We already have the local cluster_network_tag - it has a meaningful name, it's meant to be a network tag, for cluster networking, that the intra-cluster networking FW rules already target, but it doesn't end up on the nodes. I think this is just a simple oversight/miss that impacts few people because it would only cause issues if someone had particularly hard-line FW rules in their network. I think we should just stick this tag on the nodes, and I am sure that's what was meant to happen but didn't, and it generally doesn't break stuff for people so fell through the cracks.

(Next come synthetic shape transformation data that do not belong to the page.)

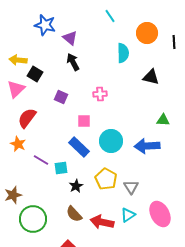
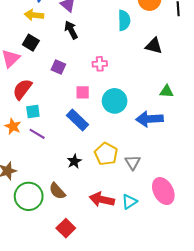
yellow arrow: (18, 60) -> (34, 15), moved
cyan circle: (111, 141) -> (115, 101), moved
orange star: (18, 144) -> (13, 126), moved
cyan square: (61, 168) -> (33, 112), moved
brown semicircle: (74, 214) -> (57, 191), moved
cyan triangle: (128, 215) -> (129, 202), moved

IDK if you've taken a look but lmk what you think https://github.com/terraform-google-modules/terraform-google-kubernetes-engine/pull/1655/files#diff-a3a07be3819af6f1a65ed243a613e69b544b7274d248a4b4d7d4d127aec40aee

GorginZ avatar Nov 23 '23 01:11 GorginZ

@GorginZ thanks for getting back. What I suggested is only one of the possible solutions. I was thinking that you might raise an empty network tags as a concern :) And I understand that you do not want to create firewall rules targeting network_tags. In such scenario, what we need is just to make sure that when user asks for firewall rules local.cluster_network_tag gets appended to tags in node_pool.

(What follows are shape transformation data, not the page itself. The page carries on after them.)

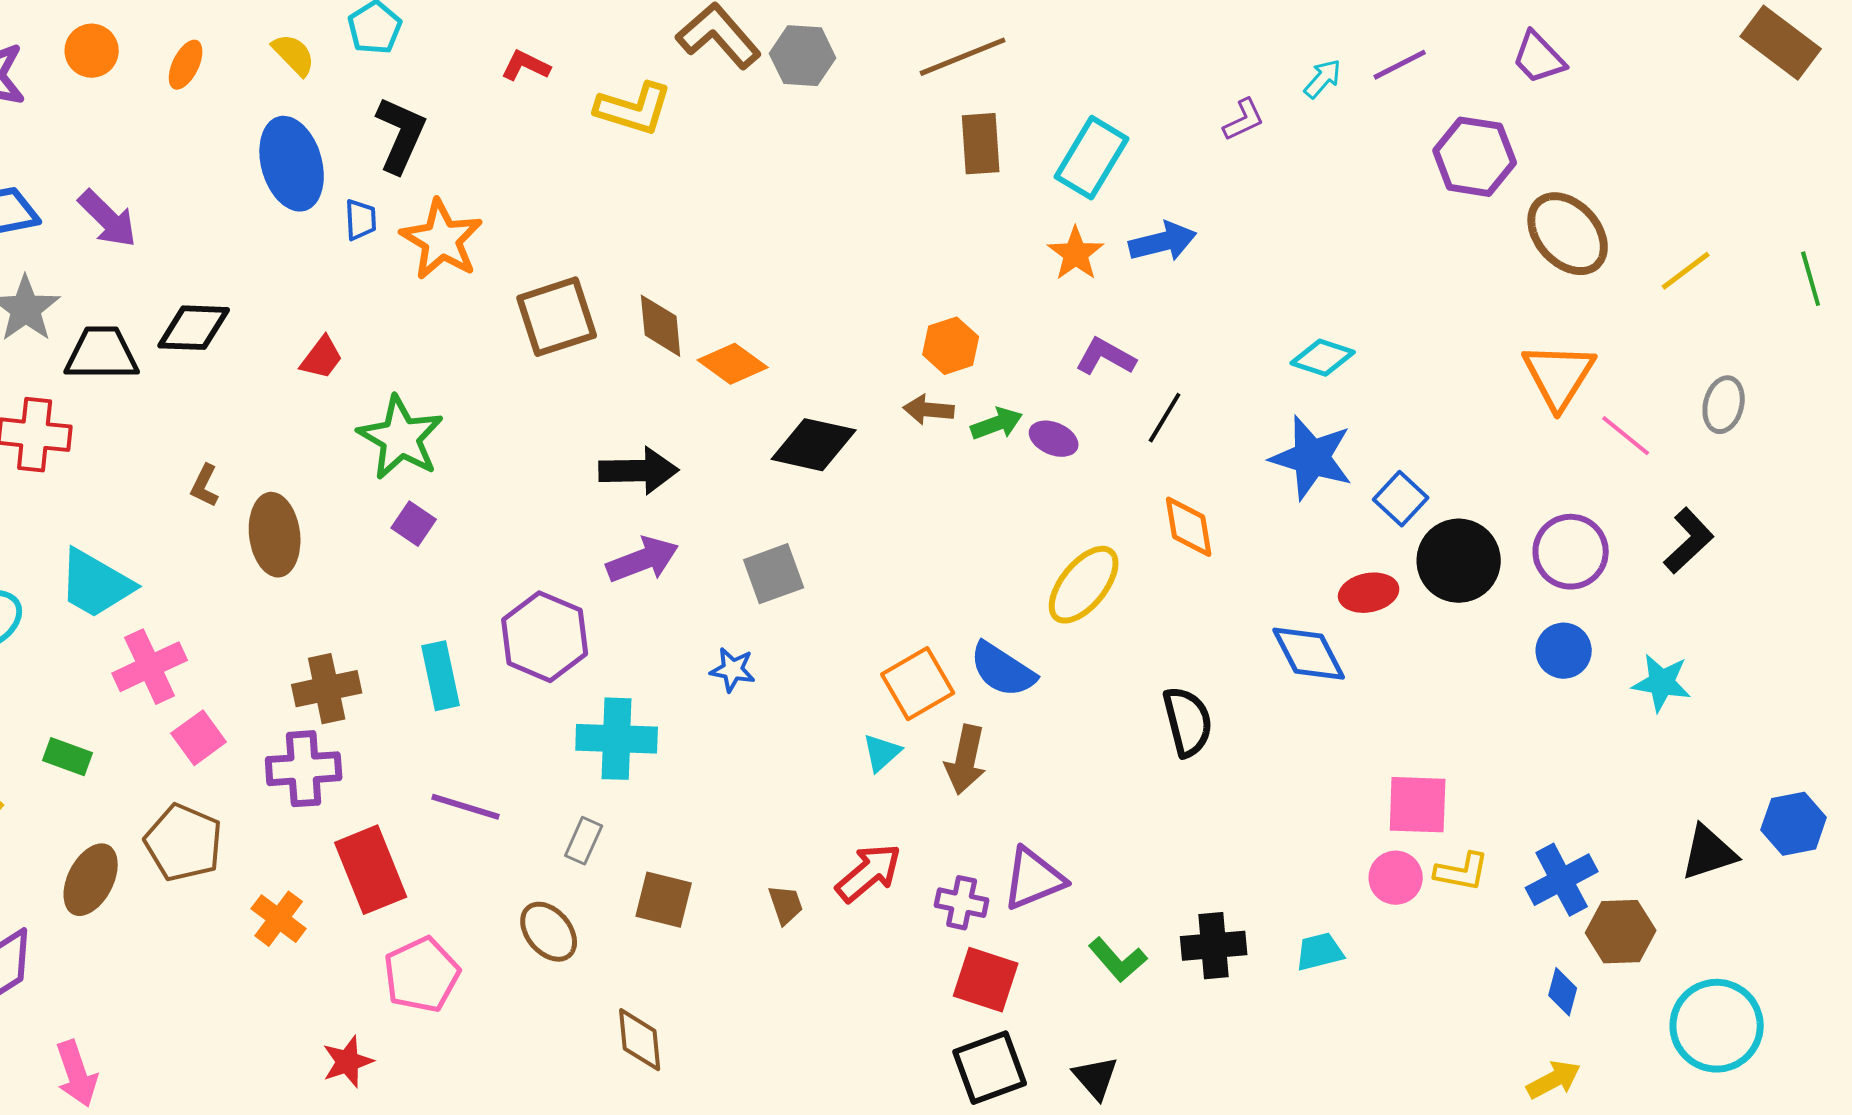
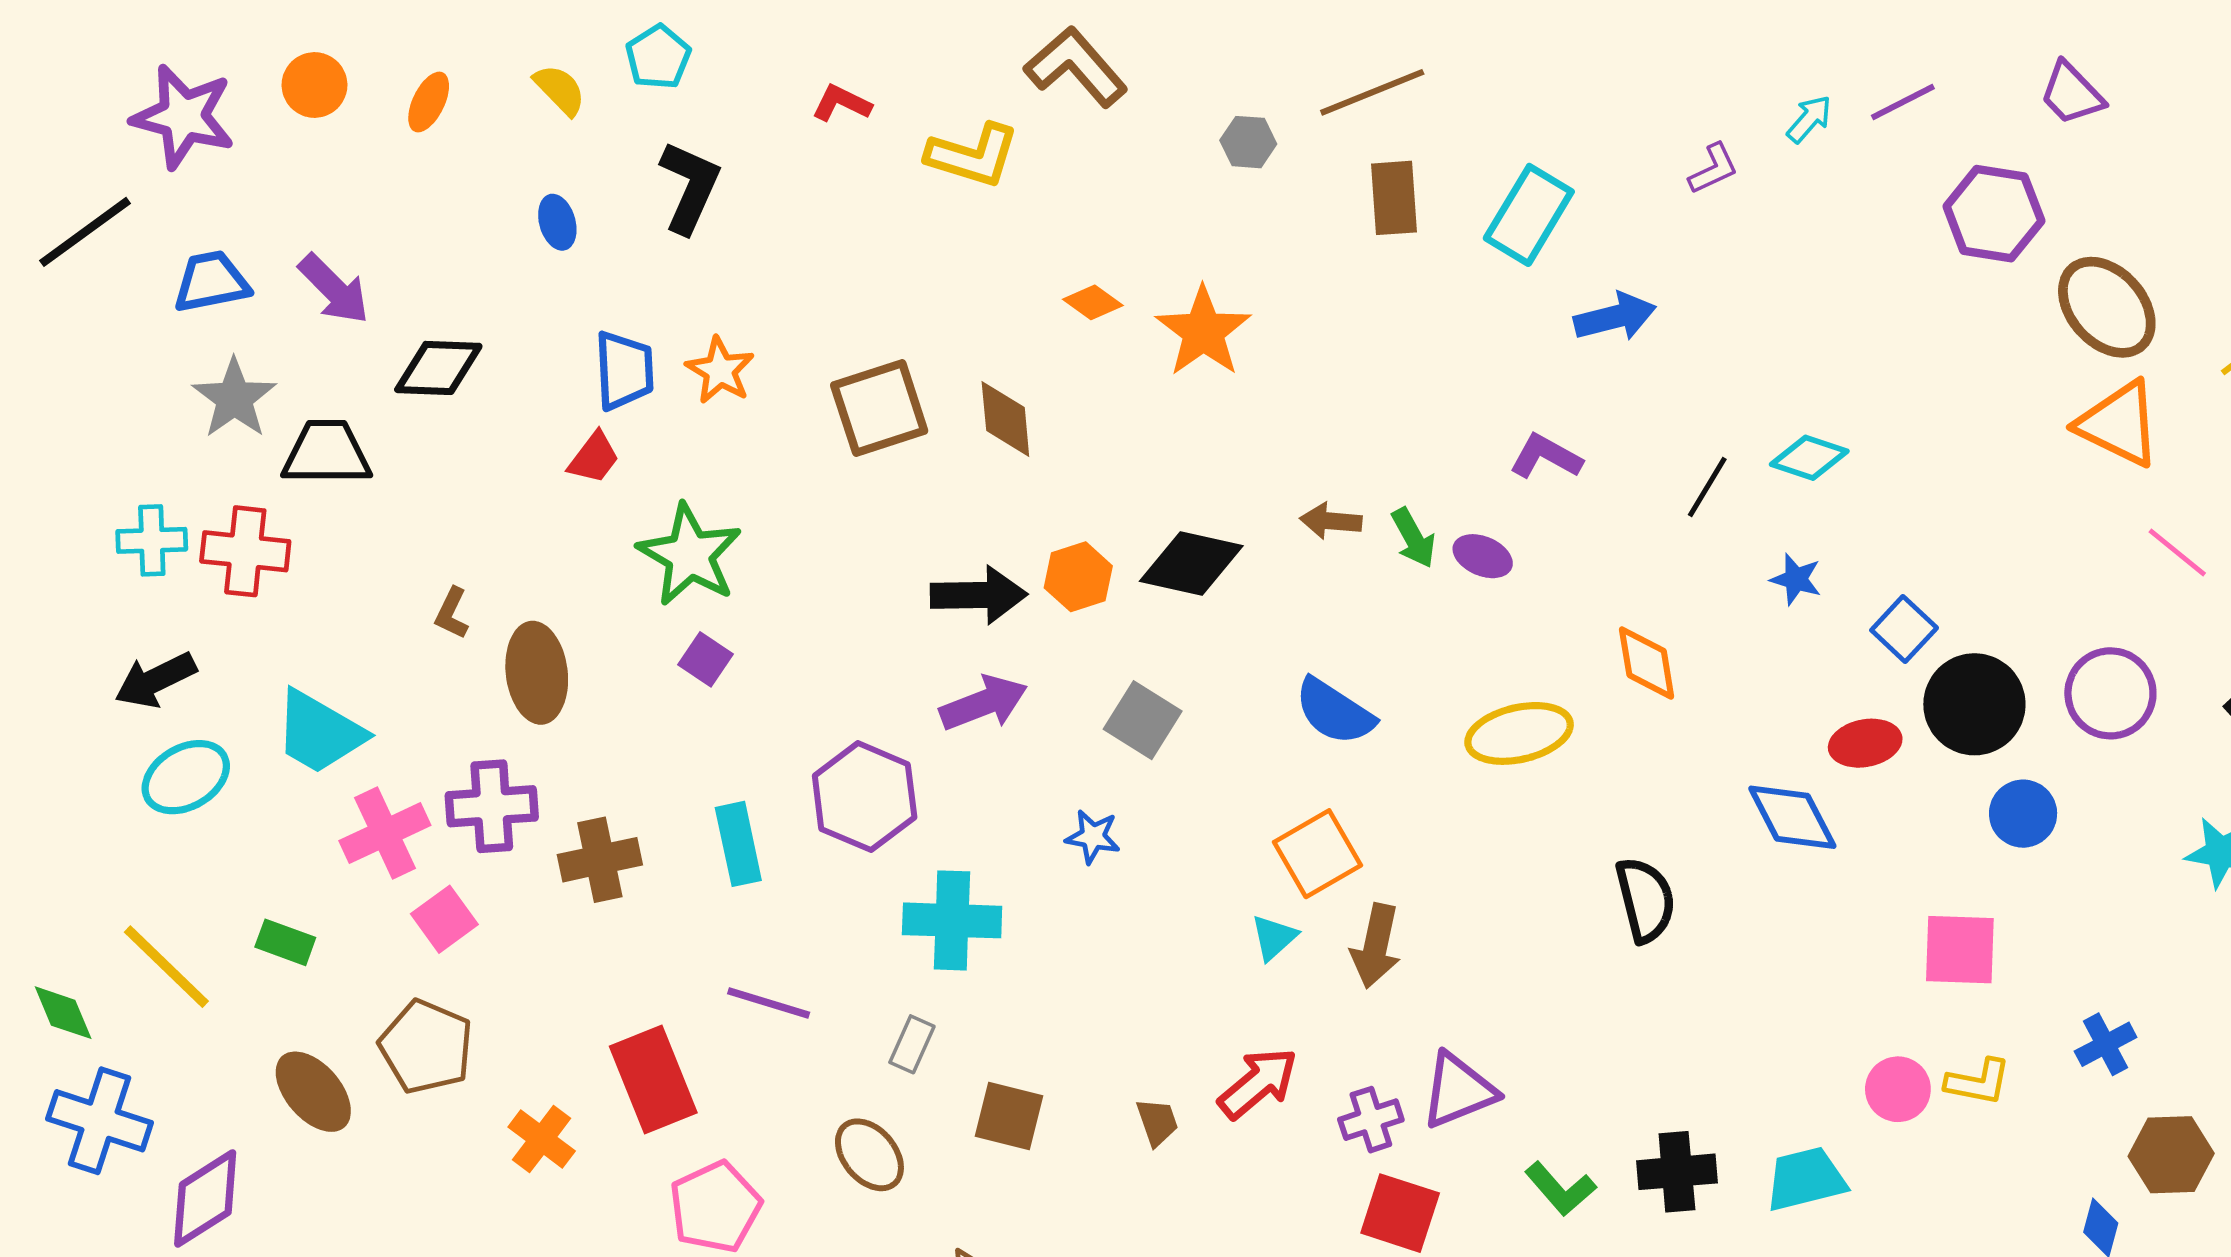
gray hexagon: (803, 56) -> (1248, 142), moved, size x0.7
blue ellipse: (292, 164) -> (557, 222), size x0.5
blue trapezoid: (361, 220) -> (624, 370), moved, size x1.6
orange star: (442, 240) -> (720, 370), moved, size x0.7
orange star: (1076, 254) -> (1203, 332), moved, size x1.4
black diamond: (194, 328) -> (438, 368), moved
orange hexagon: (951, 346) -> (1078, 577), moved
orange diamond: (733, 364) -> (1093, 302), moved, size x0.7
orange triangle: (1559, 376) -> (2119, 424), moved, turned -36
black line: (1165, 418) -> (1707, 487), moved
green arrow: (997, 424) -> (1413, 538), turned 81
blue star: (1312, 458) -> (1796, 579), size x0.5
gray square: (774, 574) -> (1143, 720), turned -38
yellow ellipse: (1084, 585) -> (1519, 733), turned 38
blue circle: (1564, 651) -> (2023, 814), moved
blue semicircle: (1003, 670) -> (1335, 712), moved
purple cross: (304, 769) -> (492, 806), moved
pink square: (1418, 805) -> (1960, 950), moved
brown ellipse: (91, 880) -> (313, 1092), turned -68
blue cross: (1562, 880) -> (2106, 1044), moved, size x0.7
purple cross: (962, 903) -> (1371, 1120), turned -30
cyan trapezoid: (1320, 952) -> (1806, 1179), size x1.4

Your solution would work, I would also consider keeping conditions on locals level eg.:

locals {
  firewall_network_tag = "gke-gke-${var.env_code}-autopilot"
  cluster_network_tags = (var.enable_private_endpoint || var.enable_private_nodes) ? concat([local.firewall_network_tag], var.network_tags) : var.network_tags
}

Firewall rules would target firewall_network_tag, node pool, would iterate over cluster_network_tags. This avoids duplicating condition and also, makes it, in my opinion, clear what tags will be used for firewall and what for cluster nodes.

gustaff-weldon avatar Nov 23 '23 08:11 gustaff-weldon

Thanks @gustaff-weldon. Conditions in locals is probably nicer. I don't mind how we do it so long as we get the cluster_network_tag on the cluster when it's needed. My PR hasn't got any eyes so I'm not sure there's any interest in resolving this sadly. It was closed for being "stale", but I may re-open it.

GorginZ avatar Dec 14 '23 06:12 GorginZ

Hey guys I dont know if this will be helpful for you or not but I see its been giving you a hassle for a while, such an oversight by Google. So I automated the process and shared the script, this is a docker container that goes out and fetches the current list of IP's on your cluster and then updates your firewall rule removing any ip's not in the cluster and making sure that the IP's are there for the current cluster nodes. It does not update the firewall rules unless there is a discrepancy.

It could probably be improved, I just needed something that worked so that our production cluster was not impacted every time autopilot updated our nodes.

https://github.com/neuronic-ai/google-scripts

EncryptShawn avatar Apr 25 '24 16:04 EncryptShawn